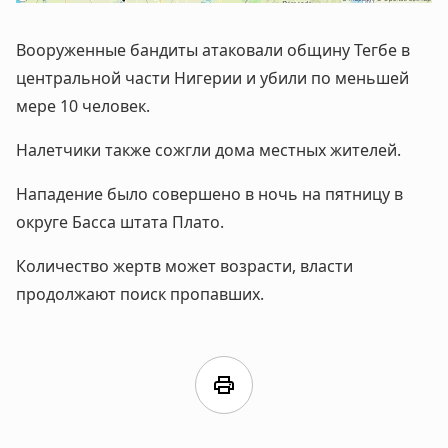
Вооруженные бандиты атаковали общину Тегбе в
центральной части Нигерии и убили по меньшей
мере 10 человек.
Налетчики также сожгли дома местных жителей.
Нападение было совершено в ночь на пятницу в
округе Басса штата Плато.
Количество жертв может возрасти, власти
продолжают поиск пропавших.
print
***
## EXERCISE REQUIREMENTS
The lines to output run from the one containing "Нападение было совершено в ночь на пятницу в" to the last line of the entries; give them back exactly.

## RESPONSE BELOW
Нападение было совершено в ночь на пятницу в
округе Басса штата Плато.
Количество жертв может возрасти, власти
продолжают поиск пропавших.
print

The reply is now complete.